(Data extracted from a collection)
——

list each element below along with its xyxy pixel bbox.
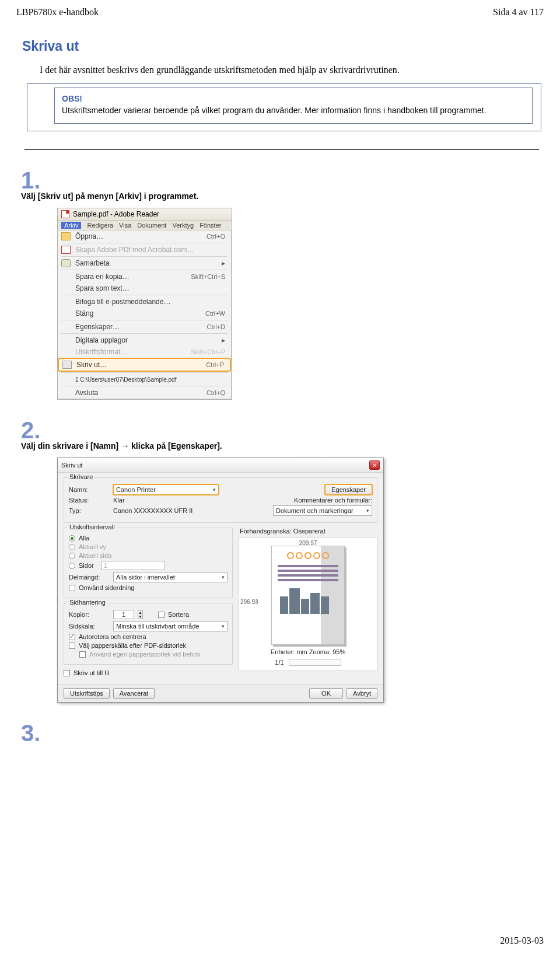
pages-input[interactable]: 1 [101, 561, 165, 570]
menu-oppna[interactable]: Öppna…Ctrl+O [58, 231, 231, 242]
menu-titlebar: Sample.pdf - Adobe Reader [58, 208, 232, 221]
step2-number: 2. [21, 417, 544, 444]
copies-input[interactable]: 1 [113, 610, 134, 619]
menu-wintitle: Sample.pdf - Adobe Reader [73, 210, 159, 218]
step2-text: Välj din skrivare i [Namn] → klicka på [… [21, 441, 544, 451]
obs-text: Utskriftsmetoder varierar beroende på vi… [62, 106, 525, 115]
menu-samarbeta[interactable]: Samarbeta▸ [58, 257, 231, 269]
menubar-fonster[interactable]: Fönster [200, 222, 221, 229]
preview-scrollbar[interactable] [289, 659, 341, 666]
preview-circles-icon [276, 552, 340, 561]
menu-utskriftsformat: Utskriftsformat…Skift+Ctrl+P [58, 346, 231, 358]
preview-buildings-icon [276, 587, 340, 614]
preview-units: Enheter: mm Zooma: 95% [244, 648, 372, 655]
print-dialog: Skriv ut ✕ Skrivare Namn: Canon Printer▾… [57, 458, 384, 703]
radio-all[interactable] [69, 535, 75, 542]
step1-number: 1. [21, 167, 544, 194]
pdfsource-check[interactable] [69, 643, 75, 649]
folder-icon [61, 232, 71, 240]
menubar-verktyg[interactable]: Verktyg [172, 222, 194, 229]
menu-window: Sample.pdf - Adobe Reader Arkiv Redigera… [57, 208, 232, 400]
menu-recent1[interactable]: 1 C:\Users\user07\Desktop\Sample.pdf [58, 373, 231, 385]
obs-box: OBS! Utskriftsmetoder varierar beroende … [54, 88, 533, 124]
copies-up[interactable]: ▲ [138, 610, 142, 615]
radio-pages[interactable] [69, 563, 75, 569]
preview-label: Förhandsgranska: Oseparerat [240, 528, 377, 535]
menubar-arkiv[interactable]: Arkiv [61, 222, 81, 229]
step1-text: Välj [Skriv ut] på menyn [Arkiv] i progr… [21, 191, 544, 201]
copies-label: Kopior: [69, 611, 110, 618]
menubar-dokument[interactable]: Dokument [137, 222, 166, 229]
preview-height: 296.93 [240, 599, 258, 605]
page-title: Skriva ut [22, 39, 544, 54]
menu-spara-kopia[interactable]: Spara en kopia…Skift+Ctrl+S [58, 271, 231, 282]
print-preview: 209.97 296.93 Enheter: mm Zooma: 95% 1/1 [239, 537, 377, 671]
menu-digitala[interactable]: Digitala upplagor▸ [58, 334, 231, 346]
intro-text: I det här avsnittet beskrivs den grundlä… [40, 65, 544, 75]
type-value: Canon XXXXXXXXX UFR II [113, 507, 192, 514]
handling-group: Sidhantering Kopior: 1 ▲▼ Sortera Sidska… [64, 603, 233, 665]
menu-spara-text[interactable]: Spara som text… [58, 282, 231, 294]
properties-button[interactable]: Egenskaper [325, 484, 372, 495]
radio-currentpage[interactable] [69, 553, 75, 559]
name-label: Namn: [69, 486, 110, 493]
menu-skriv-ut[interactable]: Skriv ut…Ctrl+P [58, 358, 231, 372]
divider [24, 149, 539, 150]
menu-bifoga[interactable]: Bifoga till e-postmeddelande… [58, 296, 231, 308]
menubar-visa[interactable]: Visa [119, 222, 131, 229]
subset-label: Delmängd: [69, 574, 110, 581]
step3-number: 3. [21, 720, 544, 746]
status-label: Status: [69, 497, 110, 504]
printer-name-select[interactable]: Canon Printer▾ [113, 484, 219, 495]
menu-egenskaper[interactable]: Egenskaper…Ctrl+D [58, 321, 231, 333]
header-left: LBP6780x e-handbok [16, 7, 99, 18]
menu-bar: Arkiv Redigera Visa Dokument Verktyg Fön… [58, 221, 232, 231]
cancel-button[interactable]: Avbryt [346, 688, 377, 699]
menubar-redigera[interactable]: Redigera [87, 222, 113, 229]
collate-check[interactable] [158, 612, 164, 618]
custom-size-check [79, 651, 86, 658]
scale-label: Sidskala: [69, 623, 110, 630]
comments-select[interactable]: Dokument och markeringar▾ [273, 505, 372, 516]
preview-page: 1/1 [275, 659, 284, 666]
obs-heading: OBS! [62, 94, 525, 103]
dialog-title: Skriv ut [61, 462, 83, 469]
autorotate-check[interactable] [69, 634, 75, 640]
menu-dropdown: Öppna…Ctrl+O Skapa Adobe PDf med Acrobat… [58, 231, 232, 399]
menu-skapa-pdf: Skapa Adobe PDf med Acrobat.com… [58, 244, 231, 256]
printer-icon [62, 361, 72, 369]
tips-button[interactable]: Utskriftstips [64, 688, 110, 699]
obs-outer: OBS! Utskriftsmetoder varierar beroende … [27, 83, 541, 131]
pdf-small-icon [61, 246, 71, 254]
printer-group: Skrivare Namn: Canon Printer▾ Egenskaper… [64, 477, 377, 523]
menu-avsluta[interactable]: AvslutaCtrl+Q [58, 387, 231, 399]
reverse-check[interactable] [69, 585, 75, 591]
subset-select[interactable]: Alla sidor i intervallet▾ [113, 572, 228, 582]
pdf-icon [61, 210, 69, 218]
radio-currentview[interactable] [69, 544, 75, 550]
type-label: Typ: [69, 507, 110, 514]
advanced-button[interactable]: Avancerat [113, 688, 155, 699]
header-right: Sida 4 av 117 [493, 7, 544, 18]
people-icon [61, 259, 71, 267]
close-icon[interactable]: ✕ [369, 460, 380, 470]
range-group: Utskriftsintervall Alla Aktuell vy Aktue… [64, 528, 233, 598]
tofile-check[interactable] [64, 670, 70, 676]
menu-stang[interactable]: StängCtrl+W [58, 308, 231, 319]
ok-button[interactable]: OK [309, 688, 343, 699]
scale-select[interactable]: Minska till utskrivbart område▾ [113, 621, 228, 631]
copies-down[interactable]: ▼ [138, 615, 142, 619]
status-value: Klar [113, 497, 125, 504]
comments-label: Kommentarer och formulär: [294, 497, 372, 504]
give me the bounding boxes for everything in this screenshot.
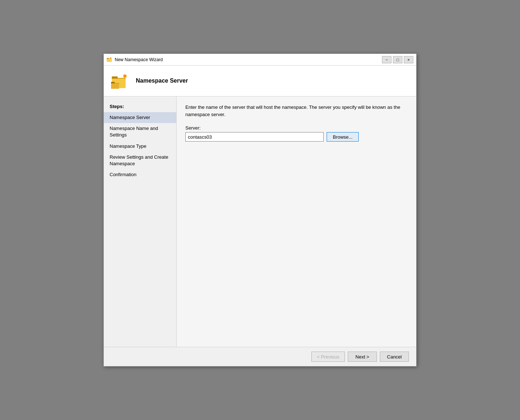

——

_EXERCISE BRIEF_.
Skipping every picture, reproduce the records word for word.

_EXERCISE OUTPUT_.
list each element below along with its xyxy pixel bbox.
pages-input[interactable]: 1 [101, 561, 165, 570]
menu-oppna[interactable]: Öppna…Ctrl+O [58, 231, 231, 242]
menu-titlebar: Sample.pdf - Adobe Reader [58, 208, 232, 221]
step2-number: 2. [21, 417, 544, 444]
copies-input[interactable]: 1 [113, 610, 134, 619]
menu-wintitle: Sample.pdf - Adobe Reader [73, 210, 159, 218]
step2-text: Välj din skrivare i [Namn] → klicka på [… [21, 441, 544, 451]
obs-text: Utskriftsmetoder varierar beroende på vi… [62, 106, 525, 115]
menu-samarbeta[interactable]: Samarbeta▸ [58, 257, 231, 269]
menubar-fonster[interactable]: Fönster [200, 222, 221, 229]
preview-scrollbar[interactable] [289, 659, 341, 666]
preview-circles-icon [276, 552, 340, 561]
menu-utskriftsformat: Utskriftsformat…Skift+Ctrl+P [58, 346, 231, 358]
preview-buildings-icon [276, 587, 340, 614]
preview-units: Enheter: mm Zooma: 95% [244, 648, 372, 655]
print-dialog: Skriv ut ✕ Skrivare Namn: Canon Printer▾… [57, 458, 384, 703]
radio-all[interactable] [69, 535, 75, 542]
step1-number: 1. [21, 167, 544, 194]
pdfsource-check[interactable] [69, 643, 75, 649]
folder-icon [61, 232, 71, 240]
menubar-verktyg[interactable]: Verktyg [172, 222, 194, 229]
menu-window: Sample.pdf - Adobe Reader Arkiv Redigera… [57, 208, 232, 400]
menu-recent1[interactable]: 1 C:\Users\user07\Desktop\Sample.pdf [58, 373, 231, 385]
obs-box: OBS! Utskriftsmetoder varierar beroende … [54, 88, 533, 124]
copies-up[interactable]: ▲ [138, 610, 142, 615]
radio-pages[interactable] [69, 563, 75, 569]
preview-label: Förhandsgranska: Oseparerat [240, 528, 377, 535]
menubar-arkiv[interactable]: Arkiv [61, 222, 81, 229]
step1-text: Välj [Skriv ut] på menyn [Arkiv] i progr… [21, 191, 544, 201]
copies-label: Kopior: [69, 611, 110, 618]
menubar-dokument[interactable]: Dokument [137, 222, 166, 229]
preview-height: 296.93 [240, 599, 258, 605]
page-title: Skriva ut [22, 39, 544, 54]
menu-spara-kopia[interactable]: Spara en kopia…Skift+Ctrl+S [58, 271, 231, 282]
print-preview: 209.97 296.93 Enheter: mm Zooma: 95% 1/1 [239, 537, 377, 671]
menu-digitala[interactable]: Digitala upplagor▸ [58, 334, 231, 346]
intro-text: I det här avsnittet beskrivs den grundlä… [40, 65, 544, 75]
type-value: Canon XXXXXXXXX UFR II [113, 507, 192, 514]
handling-group: Sidhantering Kopior: 1 ▲▼ Sortera Sidska… [64, 603, 233, 665]
menu-spara-text[interactable]: Spara som text… [58, 282, 231, 294]
properties-button[interactable]: Egenskaper [325, 484, 372, 495]
radio-currentpage[interactable] [69, 553, 75, 559]
name-label: Namn: [69, 486, 110, 493]
menu-skriv-ut[interactable]: Skriv ut…Ctrl+P [58, 358, 231, 372]
divider [24, 149, 539, 150]
menu-bifoga[interactable]: Bifoga till e-postmeddelande… [58, 296, 231, 308]
menubar-visa[interactable]: Visa [119, 222, 131, 229]
subset-label: Delmängd: [69, 574, 110, 581]
step3-number: 3. [21, 720, 544, 746]
status-label: Status: [69, 497, 110, 504]
printer-name-select[interactable]: Canon Printer▾ [113, 484, 219, 495]
menu-egenskaper[interactable]: Egenskaper…Ctrl+D [58, 321, 231, 333]
header-left: LBP6780x e-handbok [16, 7, 99, 18]
menu-bar: Arkiv Redigera Visa Dokument Verktyg Fön… [58, 221, 232, 231]
cancel-button[interactable]: Avbryt [346, 688, 377, 699]
menubar-redigera[interactable]: Redigera [87, 222, 113, 229]
collate-check[interactable] [158, 612, 164, 618]
custom-size-check [79, 651, 86, 658]
scale-label: Sidskala: [69, 623, 110, 630]
comments-select[interactable]: Dokument och markeringar▾ [273, 505, 372, 516]
preview-page: 1/1 [275, 659, 284, 666]
obs-heading: OBS! [62, 94, 525, 103]
dialog-title: Skriv ut [61, 462, 83, 469]
autorotate-check[interactable] [69, 634, 75, 640]
menu-dropdown: Öppna…Ctrl+O Skapa Adobe PDf med Acrobat… [58, 231, 232, 399]
menu-skapa-pdf: Skapa Adobe PDf med Acrobat.com… [58, 244, 231, 256]
printer-icon [62, 361, 72, 369]
tips-button[interactable]: Utskriftstips [64, 688, 110, 699]
obs-outer: OBS! Utskriftsmetoder varierar beroende … [27, 83, 541, 131]
pdf-small-icon [61, 246, 71, 254]
printer-group: Skrivare Namn: Canon Printer▾ Egenskaper… [64, 477, 377, 523]
menu-avsluta[interactable]: AvslutaCtrl+Q [58, 387, 231, 399]
reverse-check[interactable] [69, 585, 75, 591]
subset-select[interactable]: Alla sidor i intervallet▾ [113, 572, 228, 582]
pdf-icon [61, 210, 69, 218]
radio-currentview[interactable] [69, 544, 75, 550]
type-label: Typ: [69, 507, 110, 514]
advanced-button[interactable]: Avancerat [113, 688, 155, 699]
header-right: Sida 4 av 117 [493, 7, 544, 18]
people-icon [61, 259, 71, 267]
close-icon[interactable]: ✕ [369, 460, 380, 470]
range-group: Utskriftsintervall Alla Aktuell vy Aktue… [64, 528, 233, 598]
tofile-check[interactable] [64, 670, 70, 676]
menu-stang[interactable]: StängCtrl+W [58, 308, 231, 319]
ok-button[interactable]: OK [309, 688, 343, 699]
scale-select[interactable]: Minska till utskrivbart område▾ [113, 621, 228, 631]
copies-down[interactable]: ▼ [138, 615, 142, 619]
status-value: Klar [113, 497, 125, 504]
comments-label: Kommentarer och formulär: [294, 497, 372, 504]
give me the bounding boxes for everything in this screenshot.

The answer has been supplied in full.